• GOAL OF THE EXERCISE
Restating the data word for word is all that is required.

• AVAILABLE DATA
• • •
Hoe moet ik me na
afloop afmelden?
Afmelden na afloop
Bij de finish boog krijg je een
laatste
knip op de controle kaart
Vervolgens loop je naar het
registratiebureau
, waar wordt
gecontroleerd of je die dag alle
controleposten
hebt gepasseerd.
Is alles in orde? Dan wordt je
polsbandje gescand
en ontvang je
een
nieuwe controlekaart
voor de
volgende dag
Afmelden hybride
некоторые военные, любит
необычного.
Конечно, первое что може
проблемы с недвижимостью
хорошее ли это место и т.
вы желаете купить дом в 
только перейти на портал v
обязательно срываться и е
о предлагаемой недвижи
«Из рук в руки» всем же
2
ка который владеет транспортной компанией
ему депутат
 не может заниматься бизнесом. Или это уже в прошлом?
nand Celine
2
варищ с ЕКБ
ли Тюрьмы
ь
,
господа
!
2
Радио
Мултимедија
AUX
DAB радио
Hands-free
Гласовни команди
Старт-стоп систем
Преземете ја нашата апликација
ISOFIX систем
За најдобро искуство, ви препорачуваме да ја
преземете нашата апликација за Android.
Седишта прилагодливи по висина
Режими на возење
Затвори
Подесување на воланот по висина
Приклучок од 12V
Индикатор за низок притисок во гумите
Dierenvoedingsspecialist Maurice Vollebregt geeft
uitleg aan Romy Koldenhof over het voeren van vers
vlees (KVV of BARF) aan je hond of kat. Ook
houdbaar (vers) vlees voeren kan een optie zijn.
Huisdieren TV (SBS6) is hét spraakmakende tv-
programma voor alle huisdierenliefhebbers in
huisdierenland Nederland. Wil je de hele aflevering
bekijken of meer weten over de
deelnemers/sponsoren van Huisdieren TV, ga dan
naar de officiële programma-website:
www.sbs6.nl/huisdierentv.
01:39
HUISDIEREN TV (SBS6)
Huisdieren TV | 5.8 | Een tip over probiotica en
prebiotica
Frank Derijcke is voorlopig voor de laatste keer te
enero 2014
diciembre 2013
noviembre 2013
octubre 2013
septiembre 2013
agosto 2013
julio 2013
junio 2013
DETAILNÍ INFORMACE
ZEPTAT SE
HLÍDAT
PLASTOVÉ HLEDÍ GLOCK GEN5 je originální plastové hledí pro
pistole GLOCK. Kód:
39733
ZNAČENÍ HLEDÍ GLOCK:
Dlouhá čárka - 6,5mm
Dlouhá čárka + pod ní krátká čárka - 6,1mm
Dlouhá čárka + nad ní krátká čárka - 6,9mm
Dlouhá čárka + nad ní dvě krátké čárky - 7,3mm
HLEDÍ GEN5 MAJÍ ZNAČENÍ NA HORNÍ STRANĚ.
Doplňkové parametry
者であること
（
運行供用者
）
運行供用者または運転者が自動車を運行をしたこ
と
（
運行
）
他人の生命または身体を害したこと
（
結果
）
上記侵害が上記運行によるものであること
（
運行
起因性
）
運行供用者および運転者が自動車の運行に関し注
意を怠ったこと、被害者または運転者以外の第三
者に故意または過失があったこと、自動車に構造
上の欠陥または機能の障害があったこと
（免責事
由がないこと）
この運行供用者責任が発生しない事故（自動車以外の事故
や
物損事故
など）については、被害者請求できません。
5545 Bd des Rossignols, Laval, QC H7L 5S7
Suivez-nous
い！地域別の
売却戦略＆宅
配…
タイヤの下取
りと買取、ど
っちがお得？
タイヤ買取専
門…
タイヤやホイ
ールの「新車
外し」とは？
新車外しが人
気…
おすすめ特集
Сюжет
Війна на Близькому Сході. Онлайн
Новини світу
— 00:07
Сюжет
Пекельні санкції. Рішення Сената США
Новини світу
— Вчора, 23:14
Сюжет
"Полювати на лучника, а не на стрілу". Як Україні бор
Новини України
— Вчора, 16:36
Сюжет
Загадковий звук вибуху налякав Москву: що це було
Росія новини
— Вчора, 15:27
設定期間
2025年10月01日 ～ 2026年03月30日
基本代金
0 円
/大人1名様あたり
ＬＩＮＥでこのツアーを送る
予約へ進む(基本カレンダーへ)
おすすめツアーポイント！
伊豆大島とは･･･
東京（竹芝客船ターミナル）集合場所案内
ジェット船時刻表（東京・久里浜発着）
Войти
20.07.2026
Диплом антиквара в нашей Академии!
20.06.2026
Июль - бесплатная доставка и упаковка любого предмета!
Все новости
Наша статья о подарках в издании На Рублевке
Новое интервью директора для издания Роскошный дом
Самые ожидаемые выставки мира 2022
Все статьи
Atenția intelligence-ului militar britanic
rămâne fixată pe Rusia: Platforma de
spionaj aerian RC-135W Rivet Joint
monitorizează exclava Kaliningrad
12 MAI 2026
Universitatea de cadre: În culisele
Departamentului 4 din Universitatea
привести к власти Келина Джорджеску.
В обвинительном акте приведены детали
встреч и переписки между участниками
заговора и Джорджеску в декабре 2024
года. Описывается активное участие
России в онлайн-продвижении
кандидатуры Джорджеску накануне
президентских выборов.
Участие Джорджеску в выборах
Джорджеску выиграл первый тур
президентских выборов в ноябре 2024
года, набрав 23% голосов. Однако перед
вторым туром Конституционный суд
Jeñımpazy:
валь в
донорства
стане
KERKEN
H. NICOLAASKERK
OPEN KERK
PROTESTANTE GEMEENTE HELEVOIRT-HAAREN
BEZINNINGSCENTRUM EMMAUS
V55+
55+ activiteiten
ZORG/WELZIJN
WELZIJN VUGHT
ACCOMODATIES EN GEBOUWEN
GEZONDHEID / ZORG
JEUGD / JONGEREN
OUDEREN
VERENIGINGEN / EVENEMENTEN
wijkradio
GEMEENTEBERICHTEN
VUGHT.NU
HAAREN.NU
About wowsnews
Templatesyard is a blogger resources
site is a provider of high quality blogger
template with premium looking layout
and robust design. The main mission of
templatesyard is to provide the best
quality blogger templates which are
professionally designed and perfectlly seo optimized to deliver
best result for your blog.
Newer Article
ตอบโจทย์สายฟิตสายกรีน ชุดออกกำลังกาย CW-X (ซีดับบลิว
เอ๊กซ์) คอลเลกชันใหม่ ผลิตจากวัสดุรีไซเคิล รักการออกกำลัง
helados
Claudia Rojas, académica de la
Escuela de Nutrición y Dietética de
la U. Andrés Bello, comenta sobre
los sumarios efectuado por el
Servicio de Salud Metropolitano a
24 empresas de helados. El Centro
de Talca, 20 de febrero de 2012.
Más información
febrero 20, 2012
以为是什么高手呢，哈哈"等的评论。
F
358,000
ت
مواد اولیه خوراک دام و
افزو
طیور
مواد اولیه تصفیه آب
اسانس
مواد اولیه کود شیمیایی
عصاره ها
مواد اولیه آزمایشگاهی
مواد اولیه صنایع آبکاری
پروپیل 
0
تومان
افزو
• • •
• ANSWER
Hoe moet ik me na
afloop afmelden?
Afmelden na afloop
Bij de finish boog krijg je een
laatste
knip op de controle kaart
Vervolgens loop je naar het
registratiebureau
, waar wordt
gecontroleerd of je die dag alle
controleposten
hebt gepasseerd.
Is alles in orde? Dan wordt je
polsbandje gescand
en ontvang je
een
nieuwe controlekaart
voor de
volgende dag
Afmelden hybride
некоторые военные, любит
необычного.
Конечно, первое что може
проблемы с недвижимостью
хорошее ли это место и т.
вы желаете купить дом в 
только перейти на портал v
обязательно срываться и е
о предлагаемой недвижи
«Из рук в руки» всем же
2
ка который владеет транспортной компанией
ему депутат
 не может заниматься бизнесом. Или это уже в прошлом?
nand Celine
2
варищ с ЕКБ
ли Тюрьмы
ь
,
господа
!
2
Радио
Мултимедија
AUX
DAB радио
Hands-free
Гласовни команди
Старт-стоп систем
Преземете ја нашата апликација
ISOFIX систем
За најдобро искуство, ви препорачуваме да ја
преземете нашата апликација за Android.
Седишта прилагодливи по висина
Режими на возење
Затвори
Подесување на воланот по висина
Приклучок од 12V
Индикатор за низок притисок во гумите
Dierenvoedingsspecialist Maurice Vollebregt geeft
uitleg aan Romy Koldenhof over het voeren van vers
vlees (KVV of BARF) aan je hond of kat. Ook
houdbaar (vers) vlees voeren kan een optie zijn.
Huisdieren TV (SBS6) is hét spraakmakende tv-
programma voor alle huisdierenliefhebbers in
huisdierenland Nederland. Wil je de hele aflevering
bekijken of meer weten over de
deelnemers/sponsoren van Huisdieren TV, ga dan
naar de officiële programma-website:
www.sbs6.nl/huisdierentv.
01:39
HUISDIEREN TV (SBS6)
Huisdieren TV | 5.8 | Een tip over probiotica en
prebiotica
Frank Derijcke is voorlopig voor de laatste keer te
enero 2014
diciembre 2013
noviembre 2013
octubre 2013
septiembre 2013
agosto 2013
julio 2013
junio 2013
DETAILNÍ INFORMACE
ZEPTAT SE
HLÍDAT
PLASTOVÉ HLEDÍ GLOCK GEN5 je originální plastové hledí pro
pistole GLOCK. Kód:
39733
ZNAČENÍ HLEDÍ GLOCK:
Dlouhá čárka - 6,5mm
Dlouhá čárka + pod ní krátká čárka - 6,1mm
Dlouhá čárka + nad ní krátká čárka - 6,9mm
Dlouhá čárka + nad ní dvě krátké čárky - 7,3mm
HLEDÍ GEN5 MAJÍ ZNAČENÍ NA HORNÍ STRANĚ.
Doplňkové parametry
者であること
（
運行供用者
）
運行供用者または運転者が自動車を運行をしたこ
と
（
運行
）
他人の生命または身体を害したこと
（
結果
）
上記侵害が上記運行によるものであること
（
運行
起因性
）
運行供用者および運転者が自動車の運行に関し注
意を怠ったこと、被害者または運転者以外の第三
者に故意または過失があったこと、自動車に構造
上の欠陥または機能の障害があったこと
（免責事
由がないこと）
この運行供用者責任が発生しない事故（自動車以外の事故
や
物損事故
など）については、被害者請求できません。
5545 Bd des Rossignols, Laval, QC H7L 5S7
Suivez-nous
い！地域別の
売却戦略＆宅
配…
タイヤの下取
りと買取、ど
っちがお得？
タイヤ買取専
門…
タイヤやホイ
ールの「新車
外し」とは？
新車外しが人
気…
おすすめ特集
Сюжет
Війна на Близькому Сході. Онлайн
Новини світу
— 00:07
Сюжет
Пекельні санкції. Рішення Сената США
Новини світу
— Вчора, 23:14
Сюжет
"Полювати на лучника, а не на стрілу". Як Україні бор
Новини України
— Вчора, 16:36
Сюжет
Загадковий звук вибуху налякав Москву: що це було
Росія новини
— Вчора, 15:27
設定期間
2025年10月01日 ～ 2026年03月30日
基本代金
0 円
/大人1名様あたり
ＬＩＮＥでこのツアーを送る
予約へ進む(基本カレンダーへ)
おすすめツアーポイント！
伊豆大島とは･･･
東京（竹芝客船ターミナル）集合場所案内
ジェット船時刻表（東京・久里浜発着）
Войти
20.07.2026
Диплом антиквара в нашей Академии!
20.06.2026
Июль - бесплатная доставка и упаковка любого предмета!
Все новости
Наша статья о подарках в издании На Рублевке
Новое интервью директора для издания Роскошный дом
Самые ожидаемые выставки мира 2022
Все статьи
Atenția intelligence-ului militar britanic
rămâne fixată pe Rusia: Platforma de
spionaj aerian RC-135W Rivet Joint
monitorizează exclava Kaliningrad
12 MAI 2026
Universitatea de cadre: În culisele
Departamentului 4 din Universitatea
привести к власти Келина Джорджеску.
В обвинительном акте приведены детали
встреч и переписки между участниками
заговора и Джорджеску в декабре 2024
года. Описывается активное участие
России в онлайн-продвижении
кандидатуры Джорджеску накануне
президентских выборов.
Участие Джорджеску в выборах
Джорджеску выиграл первый тур
президентских выборов в ноябре 2024
года, набрав 23% голосов. Однако перед
вторым туром Конституционный суд
Jeñımpazy:
валь в
донорства
стане
KERKEN
H. NICOLAASKERK
OPEN KERK
PROTESTANTE GEMEENTE HELEVOIRT-HAAREN
BEZINNINGSCENTRUM EMMAUS
V55+
55+ activiteiten
ZORG/WELZIJN
WELZIJN VUGHT
ACCOMODATIES EN GEBOUWEN
GEZONDHEID / ZORG
JEUGD / JONGEREN
OUDEREN
VERENIGINGEN / EVENEMENTEN
wijkradio
GEMEENTEBERICHTEN
VUGHT.NU
HAAREN.NU
About wowsnews
Templatesyard is a blogger resources
site is a provider of high quality blogger
template with premium looking layout
and robust design. The main mission of
templatesyard is to provide the best
quality blogger templates which are
professionally designed and perfectlly seo optimized to deliver
best result for your blog.
Newer Article
ตอบโจทย์สายฟิตสายกรีน ชุดออกกำลังกาย CW-X (ซีดับบลิว
เอ๊กซ์) คอลเลกชันใหม่ ผลิตจากวัสดุรีไซเคิล รักการออกกำลัง
helados
Claudia Rojas, académica de la
Escuela de Nutrición y Dietética de
la U. Andrés Bello, comenta sobre
los sumarios efectuado por el
Servicio de Salud Metropolitano a
24 empresas de helados. El Centro
de Talca, 20 de febrero de 2012.
Más información
febrero 20, 2012
以为是什么高手呢，哈哈"等的评论。
F
358,000
ت
مواد اولیه خوراک دام و
افزو
طیور
مواد اولیه تصفیه آب
اسانس
مواد اولیه کود شیمیایی
عصاره ها
مواد اولیه آزمایشگاهی
مواد اولیه صنایع آبکاری
پروپیل 
0
تومان
افزو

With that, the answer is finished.